_Exercise aim_:
How many lines in these records include the string "click"? Reply with that number alone.

_Dataset_:
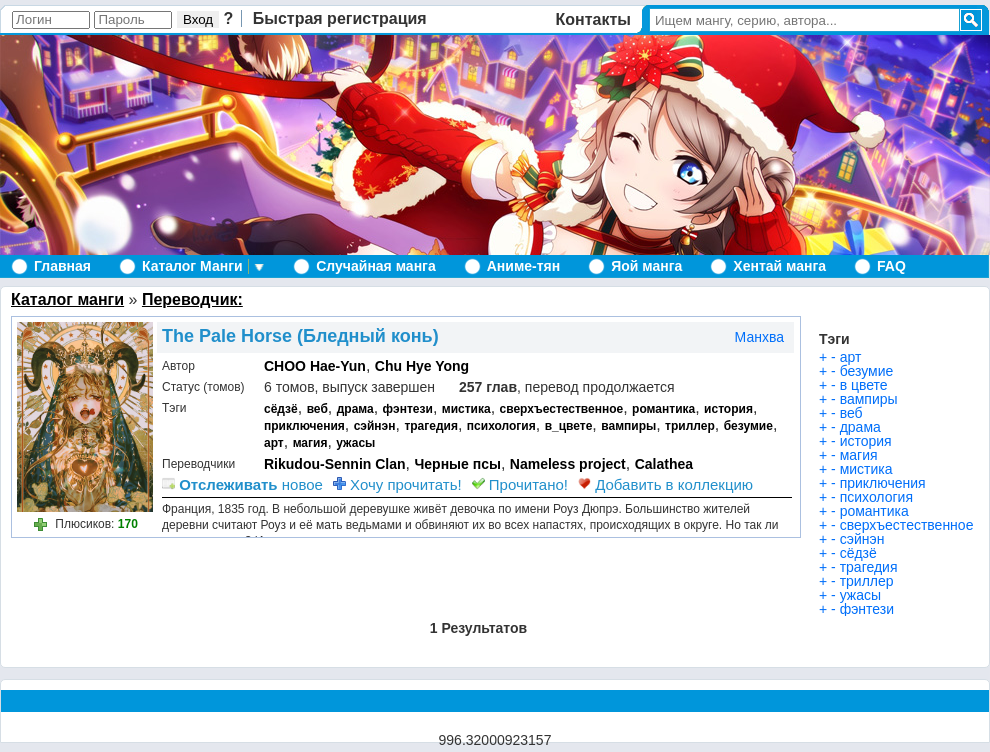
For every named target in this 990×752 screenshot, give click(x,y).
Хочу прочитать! (397, 484)
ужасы (355, 443)
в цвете (864, 385)
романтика (663, 409)
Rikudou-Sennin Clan (335, 464)
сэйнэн (375, 426)
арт (274, 443)
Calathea (664, 464)
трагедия (431, 426)
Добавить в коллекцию (665, 484)
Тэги (834, 339)
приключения (304, 426)
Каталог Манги (192, 266)
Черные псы (457, 464)
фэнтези (408, 409)
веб (317, 409)
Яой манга (646, 266)
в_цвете (569, 426)
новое (242, 484)
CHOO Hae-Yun (315, 366)
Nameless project (568, 464)
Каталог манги (67, 299)
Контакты (593, 19)
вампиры (628, 426)
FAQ (891, 266)
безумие (748, 426)
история (728, 409)
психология (501, 426)
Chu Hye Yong (422, 366)
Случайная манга (375, 266)
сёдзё (281, 409)
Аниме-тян (523, 266)
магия (310, 443)
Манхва (759, 337)
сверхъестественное (562, 409)
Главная (62, 266)
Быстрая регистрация (340, 18)
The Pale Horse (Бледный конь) (300, 336)
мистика (466, 409)
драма (355, 409)
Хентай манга (779, 266)
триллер (690, 426)
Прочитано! (520, 484)
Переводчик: (192, 299)
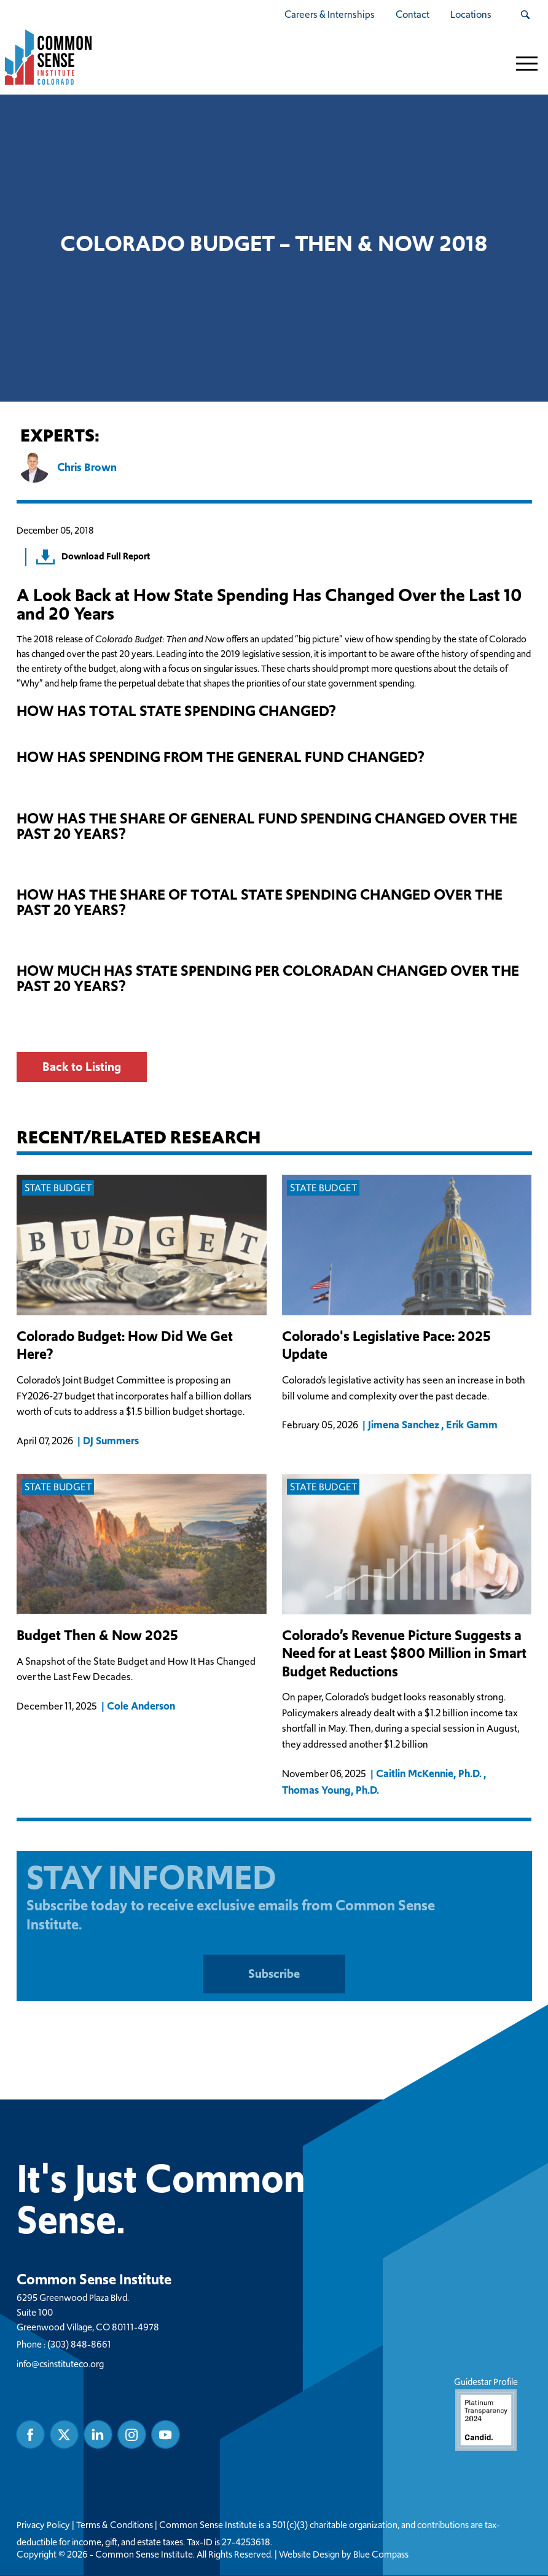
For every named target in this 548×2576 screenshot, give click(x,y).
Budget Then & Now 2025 (97, 1635)
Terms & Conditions (114, 2526)
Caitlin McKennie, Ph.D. (429, 1772)
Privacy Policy (43, 2526)
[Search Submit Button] (525, 14)
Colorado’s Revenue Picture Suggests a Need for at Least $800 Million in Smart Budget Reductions (404, 1654)
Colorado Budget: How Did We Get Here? (125, 1346)
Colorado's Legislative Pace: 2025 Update (386, 1346)
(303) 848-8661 (79, 2344)
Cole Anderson (141, 1706)
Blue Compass (381, 2555)
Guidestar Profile (485, 2413)
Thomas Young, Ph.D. (330, 1789)
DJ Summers (111, 1440)
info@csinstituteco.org (60, 2364)
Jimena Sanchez (403, 1424)
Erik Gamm (471, 1424)
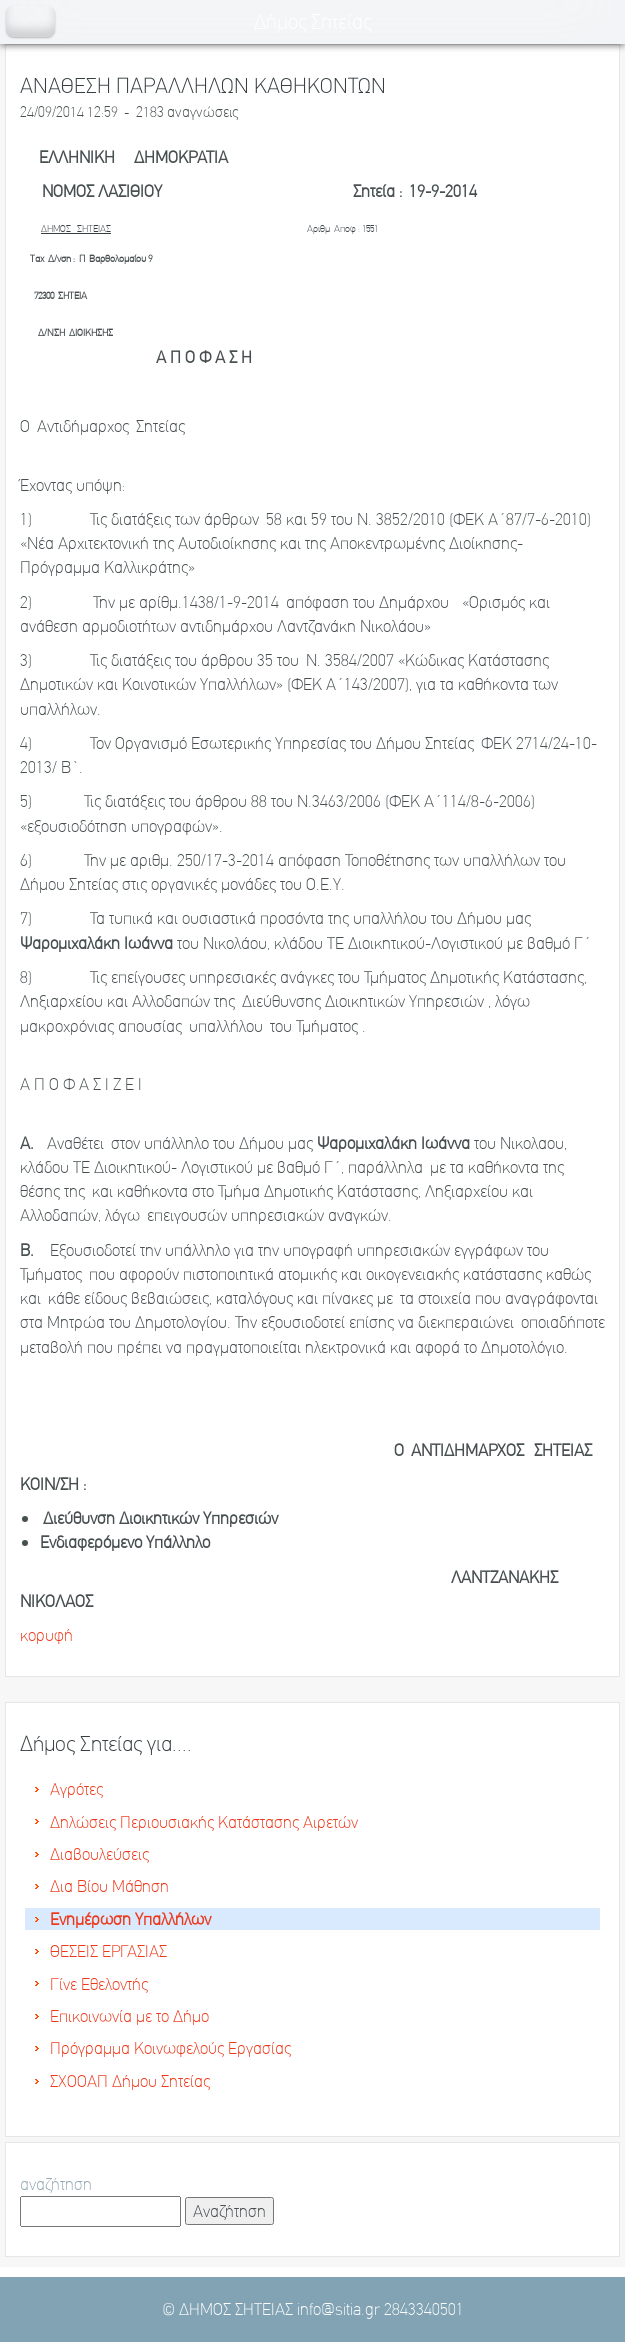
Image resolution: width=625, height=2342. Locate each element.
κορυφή (46, 1635)
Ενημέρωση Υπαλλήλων (130, 1919)
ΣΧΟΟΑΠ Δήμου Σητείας (130, 2081)
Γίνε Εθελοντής (99, 1984)
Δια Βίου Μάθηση (109, 1886)
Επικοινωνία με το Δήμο (129, 2016)
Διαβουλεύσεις (99, 1854)
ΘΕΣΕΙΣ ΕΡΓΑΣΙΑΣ (108, 1951)
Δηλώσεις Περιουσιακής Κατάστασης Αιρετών (204, 1822)
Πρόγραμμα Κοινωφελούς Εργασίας (170, 2048)
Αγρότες (76, 1789)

_Problem solution_:
2